The European Court of Justice has recently ruled that a company can be found guilty of colluding with its competitors even if they meet on just one occasion and the meeting does not result in higher prices for consumers.

In this case, the Dutch Competition Authority had ruled that five Dutch mobile telephone operators engaged in a ‘concerted practice’ by discussing the reduction of payments to mobile phone dealers at a single meeting. The case went to appeal before a Dutch court, which asked the European Court to clarify whether a single meeting could amount to a concerted practice. It was also asked whether such conduct could be regarded as anti-competitive even if there is no resulting impact on consumer prices.

The Court said that any exchange of information between competitors is liable to be anti- competitive if it reduces the amount of uncertainty as to the anticipated conduct of the companies. What matters is whether the meeting(s) which took place afforded them the opportunity to take account of information exchanged with their competitors in order to determine their conduct, rather than the number of meetings held.
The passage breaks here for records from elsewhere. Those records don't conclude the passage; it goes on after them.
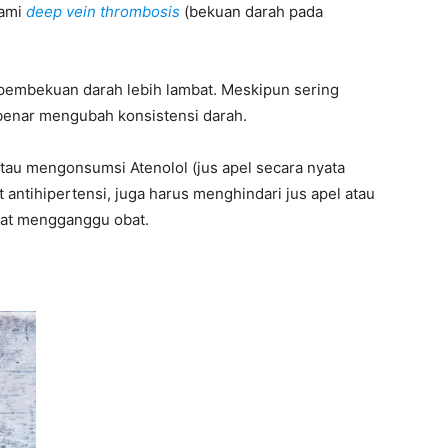
lami
deep vein thrombosis
(bekuan darah pada
pembekuan darah lebih lambat. Meskipun sering
-benar mengubah konsistensi darah.
tau mengonsumsi Atenolol (jus apel secara nyata
 antihipertensi, juga harus menghindari jus apel atau
apat mengganggu obat.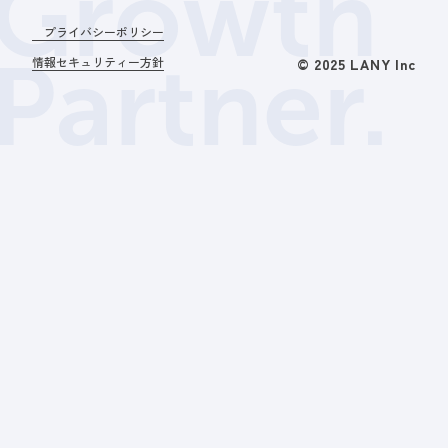
Growth
プライバシーポリシー
Partner.
情報セキュリティー方針
© 2025 LANY Inc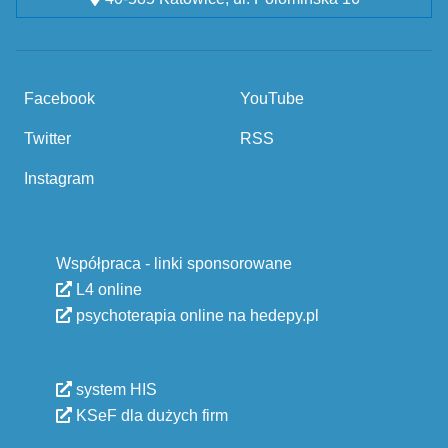
Facebook
YouTube
Twitter
RSS
Instagram
Współpraca - linki sponsorowane
L4 online
psychoterapia online na hedepy.pl
system HIS
KSeF dla dużych firm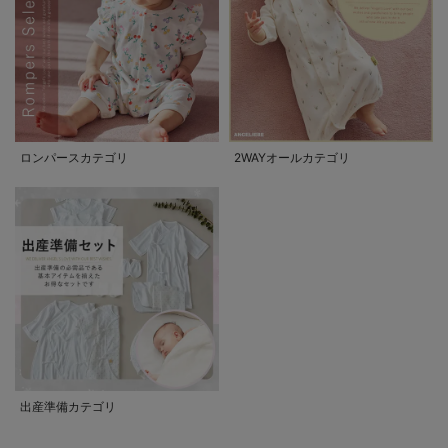
ロンパースカテゴリ
2WAYオールカテゴリ
出産準備カテゴリ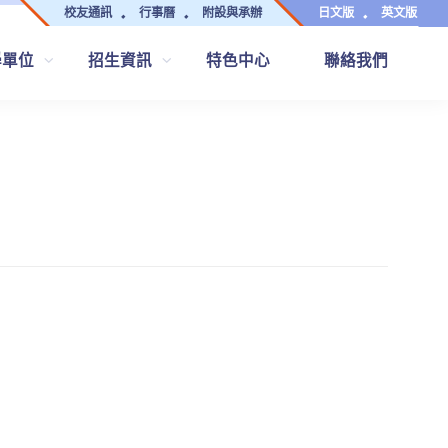
校友通訊
行事曆
附設與承辦
日文版
英文版
學單位
招生資訊
特色中心
聯絡我們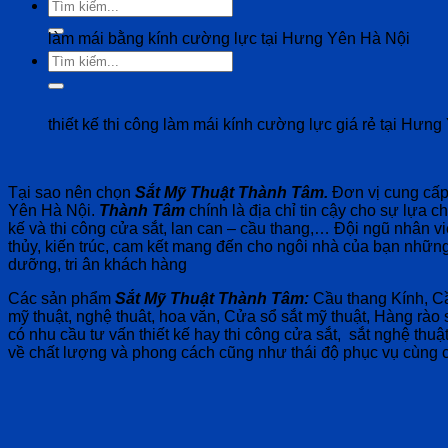
Tìm
kiếm:
làm mái bằng kính cường lực tại Hưng Yên Hà Nội
Tìm
kiếm:
thiết kế thi công làm mái kính cường lực giá rẻ tại Hưn
Tại sao nên chọn
Sắt Mỹ Thuật Thành Tâm.
Đơn vị cung cấp 
Yên Hà Nội.
Thành Tâm
chính là địa chỉ tin cậy cho sự lựa c
kế và thi công cửa sắt, lan can – cầu thang,… Đội ngũ nhân viê
thủy, kiến trúc, cam kết mang đến cho ngôi nhà của bạn nhữ
dưỡng, tri ân khách hàng
Các sản phẩm
Sắt Mỹ Thuật Thành Tâm:
Cầu thang Kính, Cầ
mỹ thuật, nghệ thuât, hoa văn, Cửa sổ sắt mỹ thuật, Hàng rào
có nhu cầu tư vấn thiết kế hay thi công cửa sắt, sắt nghệ thuậ
về chất lượng và phong cách cũng như thái độ phục vụ cùng chí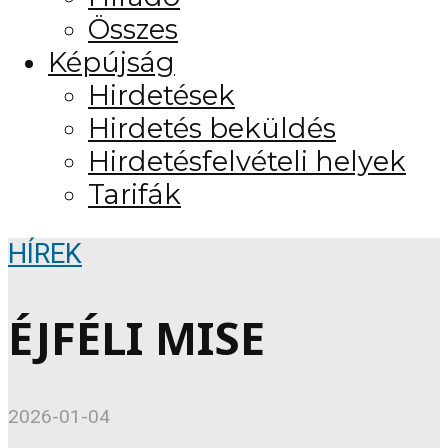
Összes
Képújság
Hirdetések
Hirdetés beküldés
Hirdetésfelvételi helyek
Tarifák
HÍREK
ÉJFÉLI MISE
2026-01-04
The court also said that there does not need to be a connection between that practice and consumer prices: competition rules are designed to protect not only the interests of competitors and consumers, but also to protect the structure of the market.

The court also said that unless there is evidence to the contrary, it should be presumed that a causal connection exists between the meeting and the companies’ subsequent behaviour.

In light of this ruling, companies cannot afford to downplay the possible consequences of any contact with their competitors. It eases the burden on competition enforcement authorities by clarifying that an isolated exchange of information between competitors may constitute a concerted practice: it is not necessary to establish there has been on-going interaction. It is no defence to claim that the exchange of information did not harm customers or competitors and companies must overcome a presumption that they took account of the information exchanged.